Many western military commanders see them as an important tool against the Taliban and other insurgents, however.
But some of the raids are led by Afghan forces. Afghan commanders must sign off on all raids, Afghan forces are often present for them and lead at least 25 percent of the raids, according to a recent report by the Open Society Foundations, which is backed by philanthropist George Soros, and The Liaison Office, a Kabul-based nongovernmental organization.
U.S. officials want to make transfer of authority over detention centers in Afghanistan "conditions-based," the congressional staffer said. In particular, they want to make sure detainees now held by foreign forces will be properly treated when they are transferred to Afghan control.
NATO has already stopped sending prisoners to some Afghan jails because of U.N. warnings of torture there.
A U.N. report last month said that Afghanistan's intelligence agency and police force have been "systematically" torturing detainees, including children, at a number of jails. The Afghan government rejected many of the allegations but conceded there may have been abuse.
The Washington Post reported last week that CIA, U.S. military and State Department officials were warned of abuses at one Kabul prison run by the Afghan intelligence service, but continued to transfer prisoners to the service's custody.
The United States is also concerned about the security of Afghan prisons. In April, hundreds of prisoners escaped from a jail in Kandahar in Afghanistan's southern Taliban heartland.

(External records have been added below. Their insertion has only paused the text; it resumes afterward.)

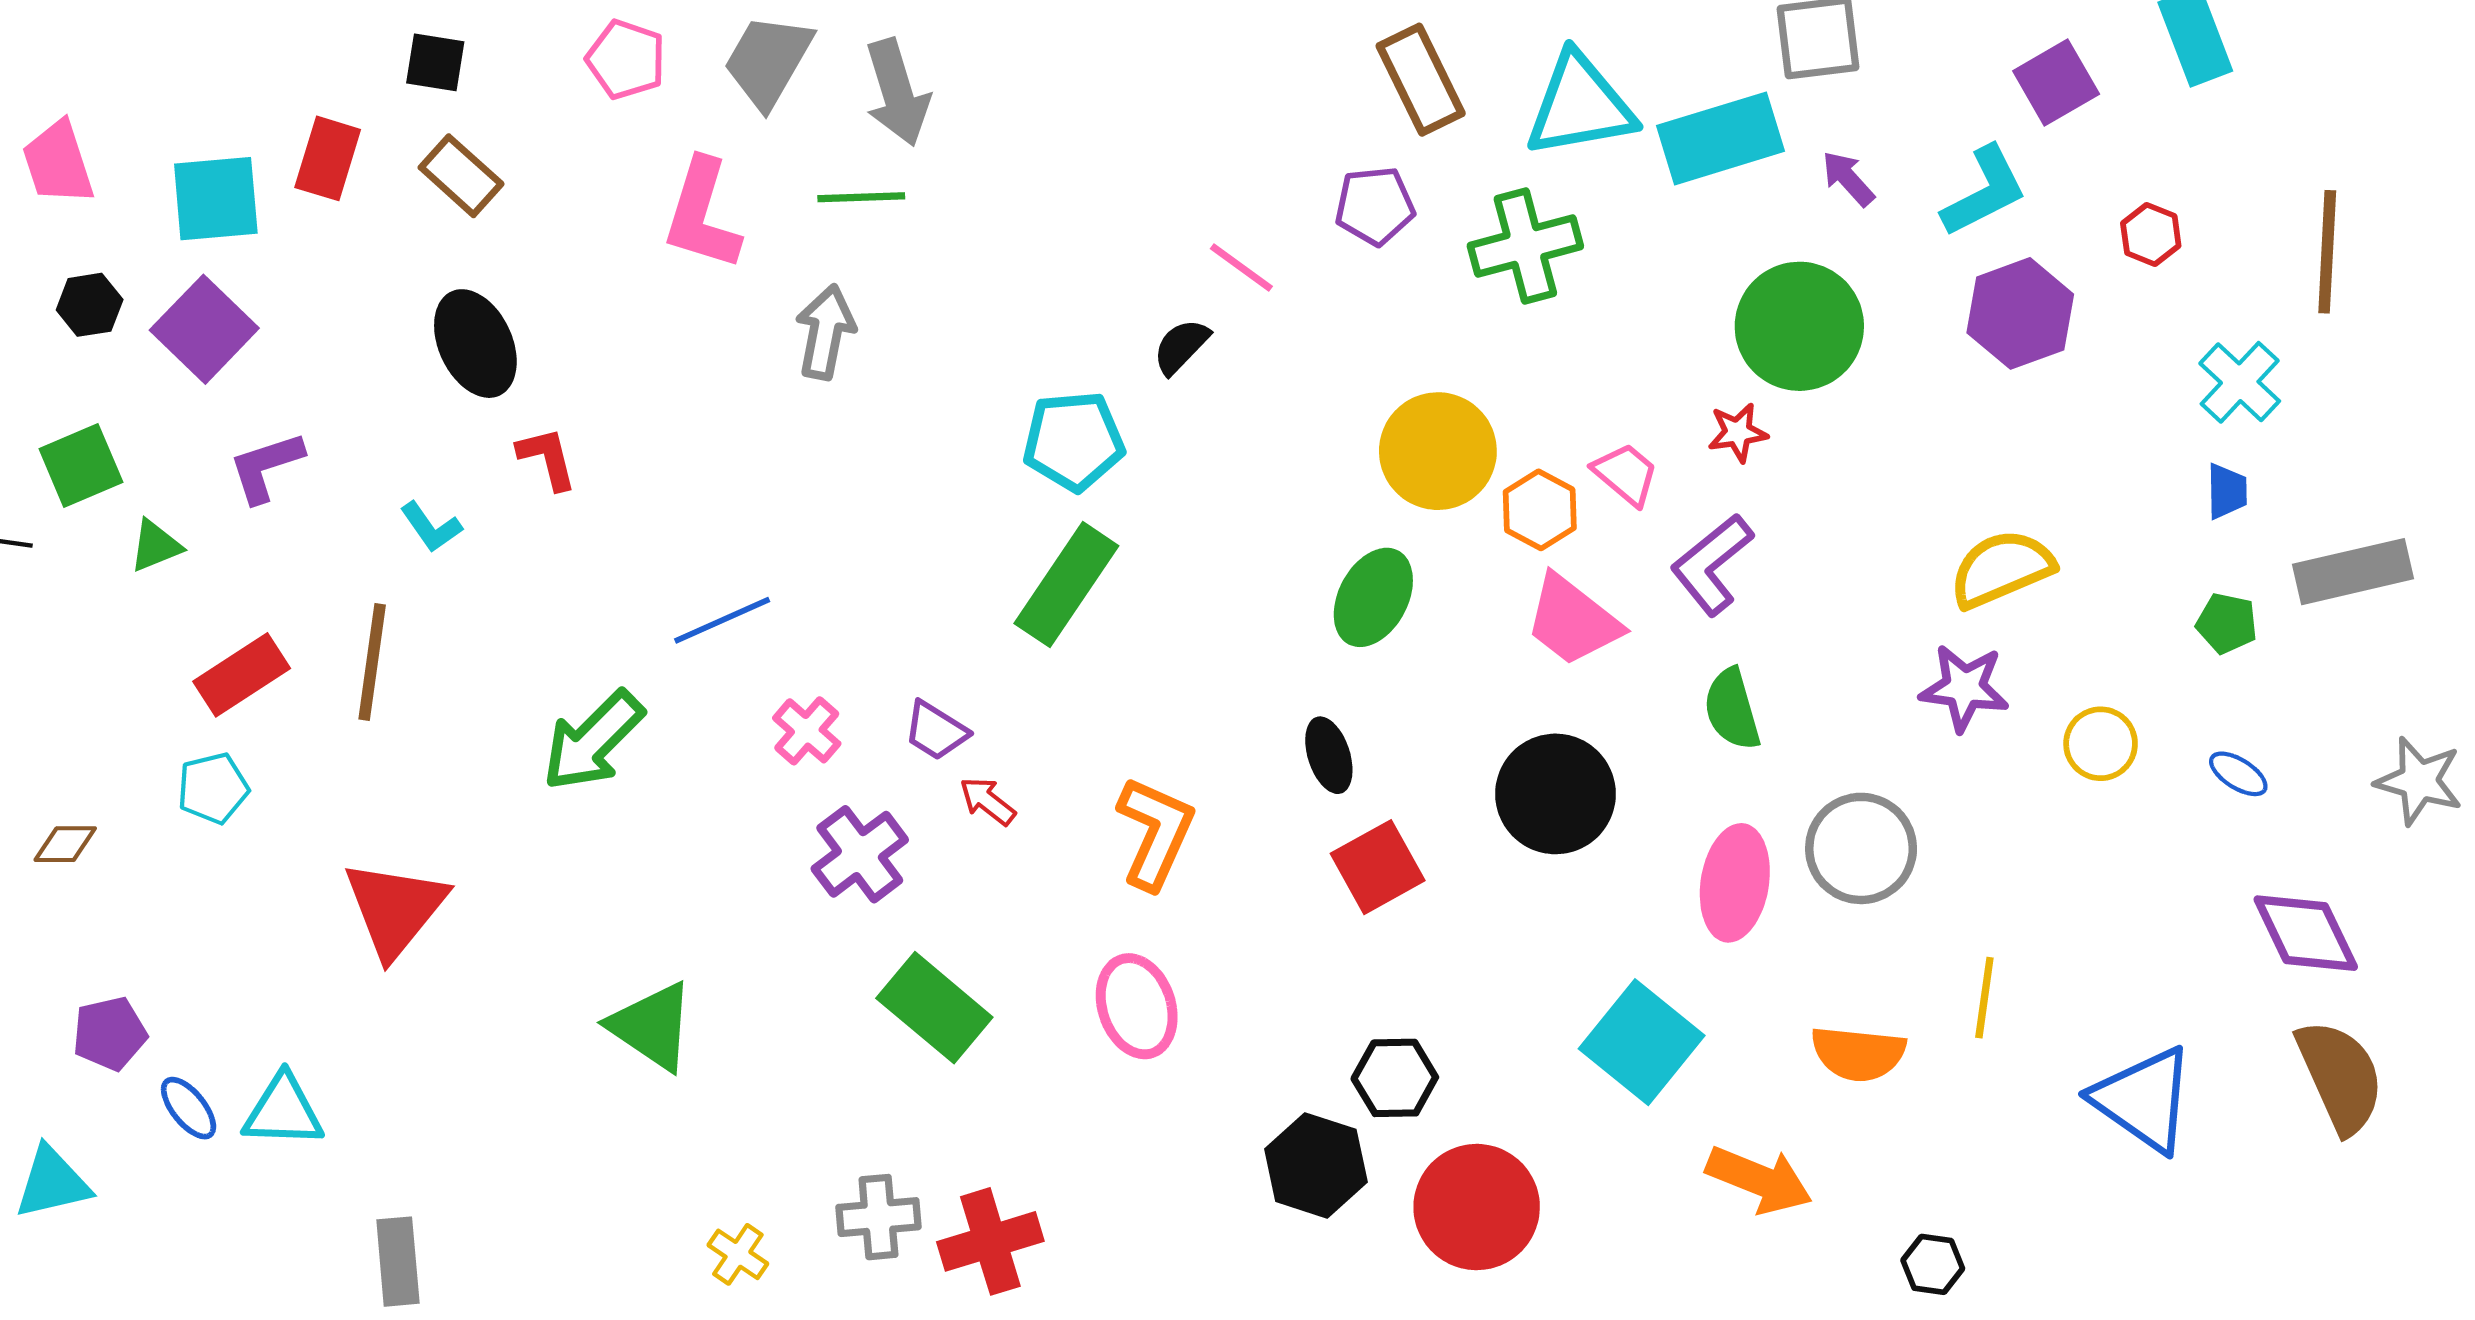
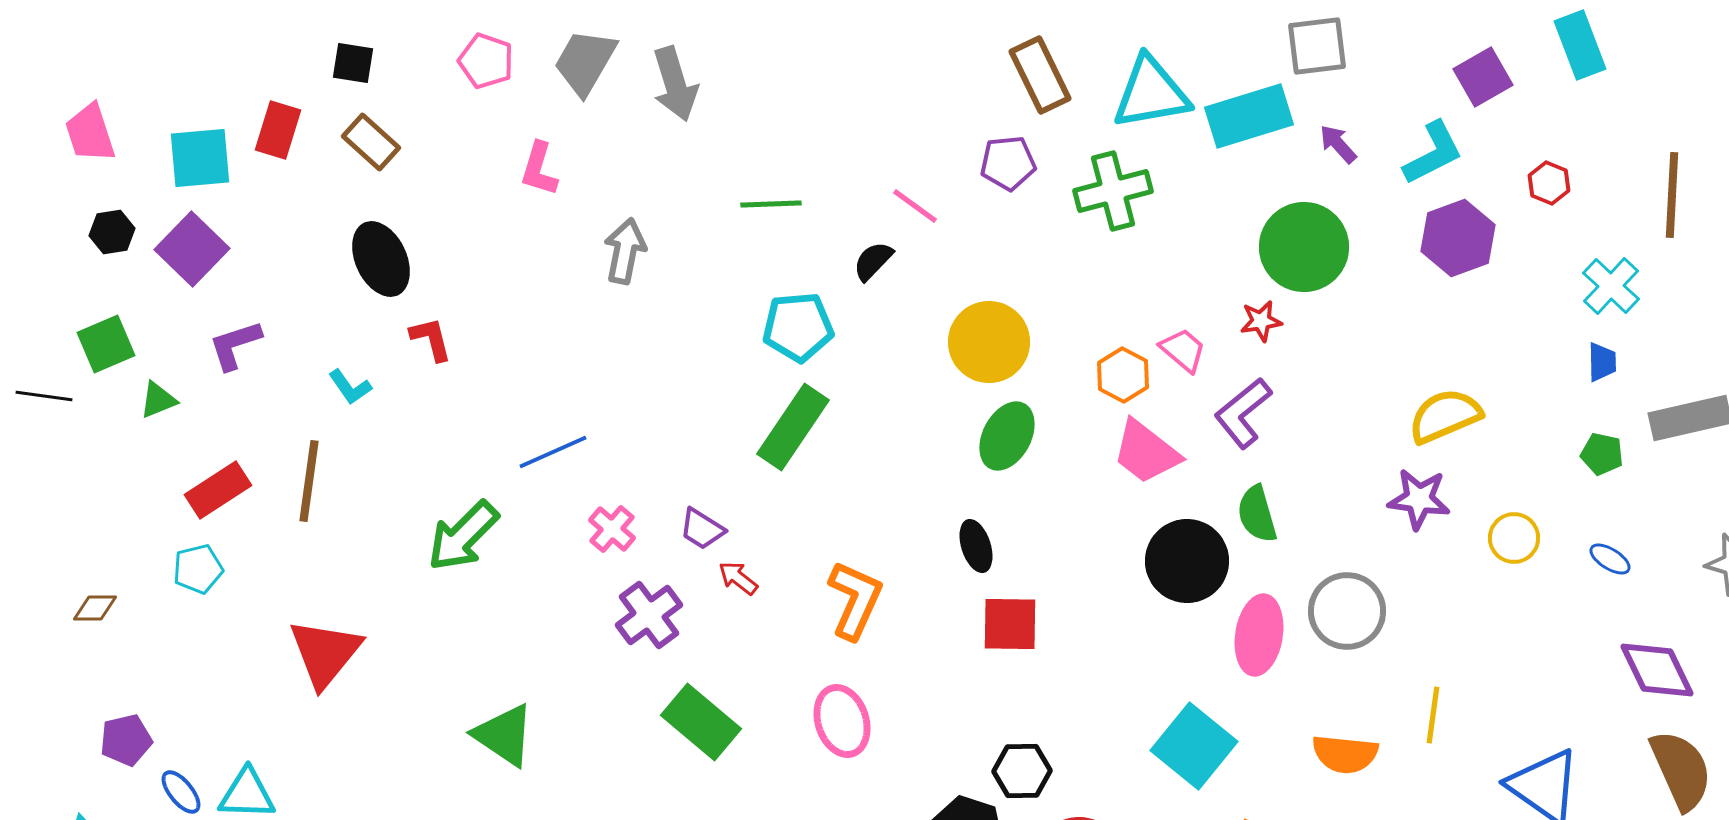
green line: (861, 197) -> (771, 204), moved
pink L-shape: (702, 214) -> (539, 169), size x0.7
yellow circle: (1438, 451) -> (989, 342), moved
black circle: (1556, 794) -> (1187, 561), moved
red square: (1378, 867) -> (1010, 624), turned 30

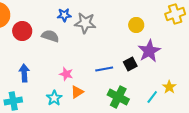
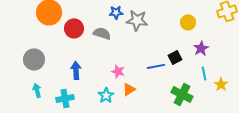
purple star: (149, 51) -> (201, 48), size x0.7
black square: (130, 64) -> (175, 57), moved
green cross: (118, 97) -> (182, 94), moved
cyan line: (152, 97) -> (204, 73), moved, turned -48

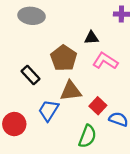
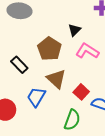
black triangle: (91, 38) -> (74, 30), turned -40
brown triangle: (71, 91) -> (56, 79), turned 50

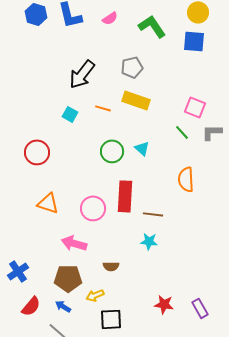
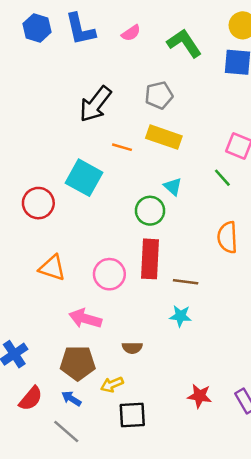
cyan square: (70, 114) -> (84, 178), moved, size x1.8
cyan triangle: (142, 148) -> (173, 187), moved
green circle: (112, 151) -> (150, 211), moved

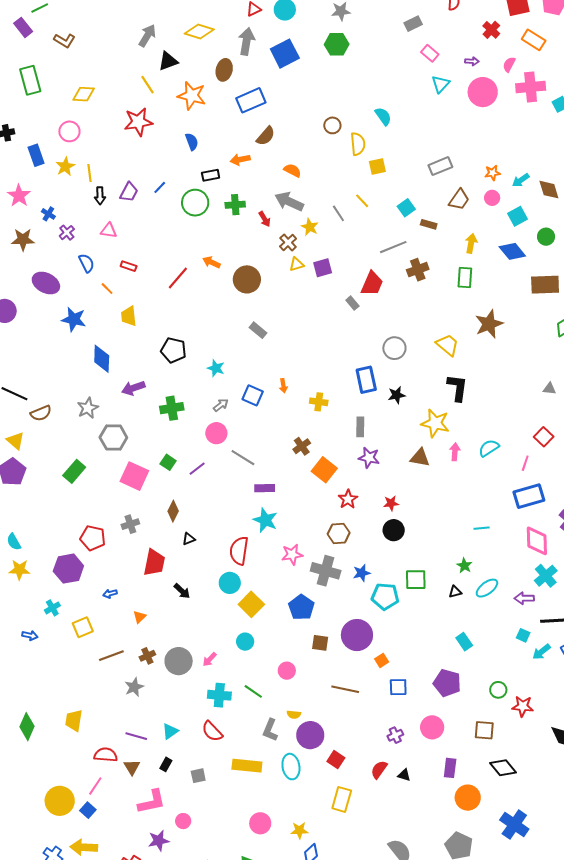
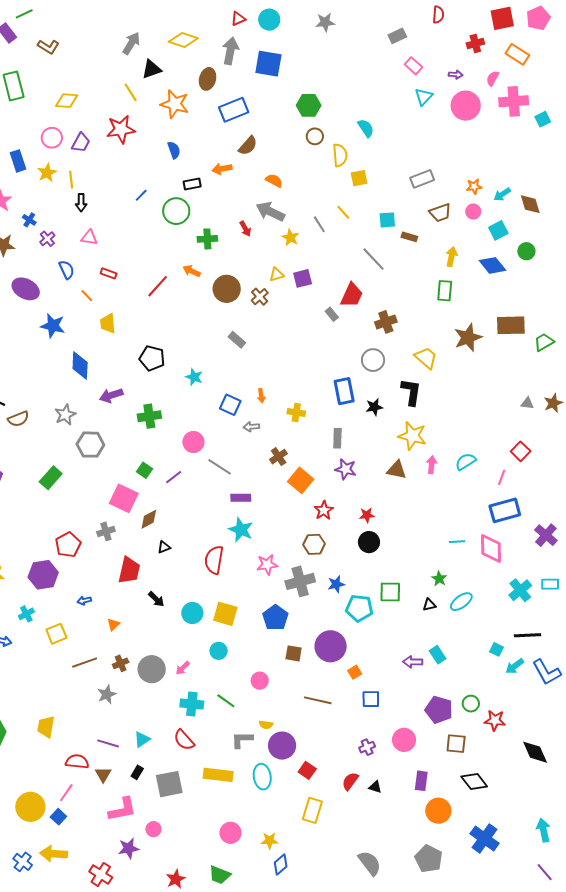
red cross: (491, 30) -> (475, 44), turned 30
green hexagon: (337, 44) -> (309, 105), moved
blue square: (285, 54) -> (268, 64), turned 36
purple trapezoid: (129, 192) -> (81, 143), moved
brown trapezoid: (459, 200) -> (440, 213), turned 35
green cross: (235, 205) -> (207, 239), moved
cyan square: (406, 208) -> (387, 220), turned 30
brown cross: (288, 242) -> (260, 297), moved
gray line: (393, 247) -> (373, 259), turned 68
brown cross: (418, 270) -> (386, 322), moved
brown rectangle: (545, 285) -> (511, 325), moved
black L-shape: (457, 388) -> (411, 392), moved
gray arrow: (221, 405) -> (251, 427), moved, turned -147
pink square: (134, 476) -> (124, 498), moved
brown diamond: (173, 511) -> (149, 519), turned 35
red pentagon: (93, 538) -> (68, 545), turned 30
pink diamond: (537, 541) -> (491, 548), moved
gray cross: (326, 571) -> (300, 581), turned -32
cyan circle: (230, 583) -> (192, 613), moved
purple arrow: (524, 598) -> (413, 662), moved
yellow square: (251, 604) -> (225, 614), turned -30
purple pentagon: (447, 683) -> (439, 710), moved
gray L-shape: (270, 730) -> (242, 740), turned 65
gray square: (198, 776) -> (169, 784), size x1.8

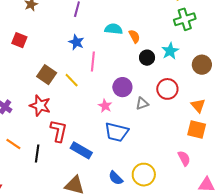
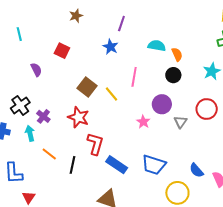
blue star: (76, 42) -> (110, 47), moved
black circle: (147, 58) -> (173, 75), moved
gray triangle: (142, 103) -> (180, 122), turned -40
blue trapezoid: (117, 132) -> (154, 165), moved
blue semicircle: (116, 178) -> (196, 170), moved

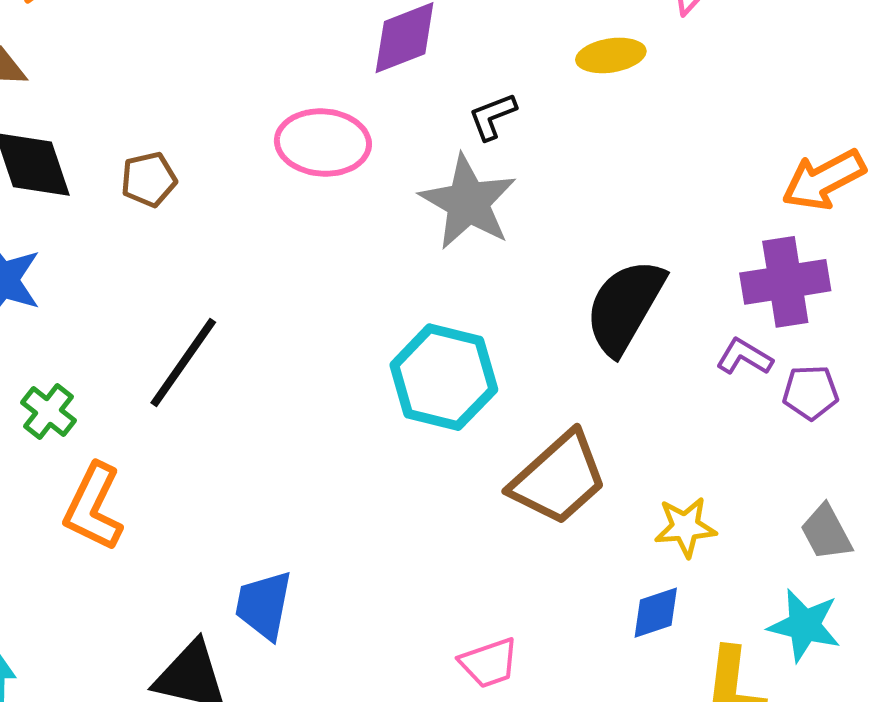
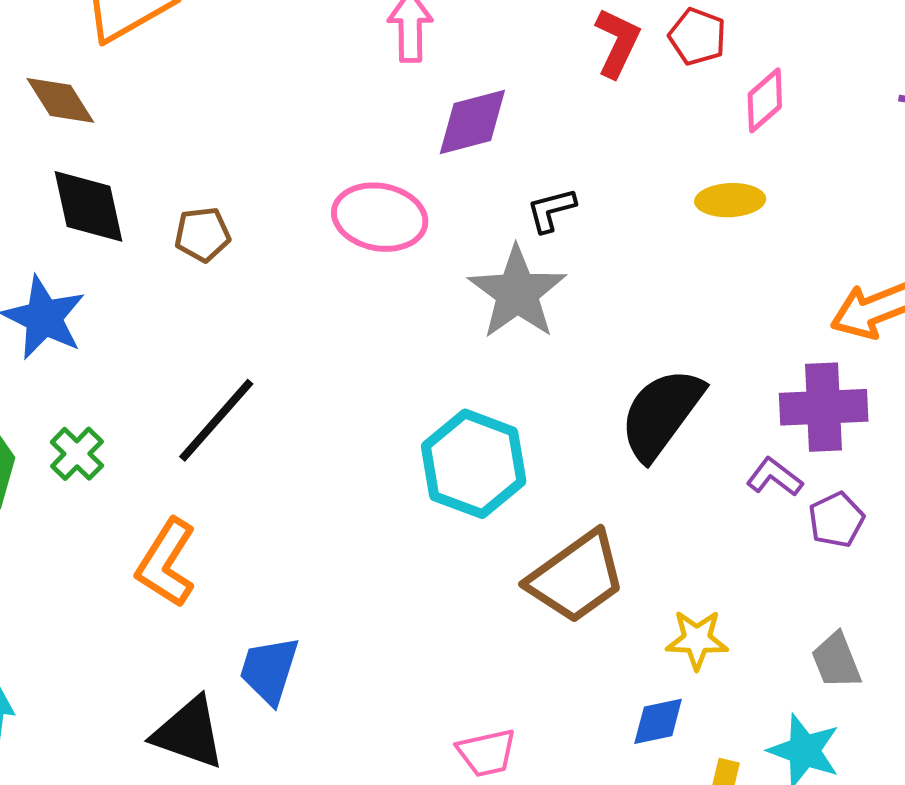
yellow ellipse: (611, 55) -> (730, 200), moved
purple pentagon: (811, 392) -> (836, 520), turned -30
orange L-shape: (94, 507) -> (166, 563), moved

"The detainee issue is pretty difficult to resolve. I don't think we or the Afghans feel a lot of pressure to conclude this (agreement) quickly," said Bruce Riedel, a former CIA official who chaired Obama's 2009 review of Afghan war policy.
A State Department official would not comment on the talks' substance, but said there was no hard deadline for the deal.
"We look forward to coming to agreement soon, but we are committed to the right agreement, not fast agreement."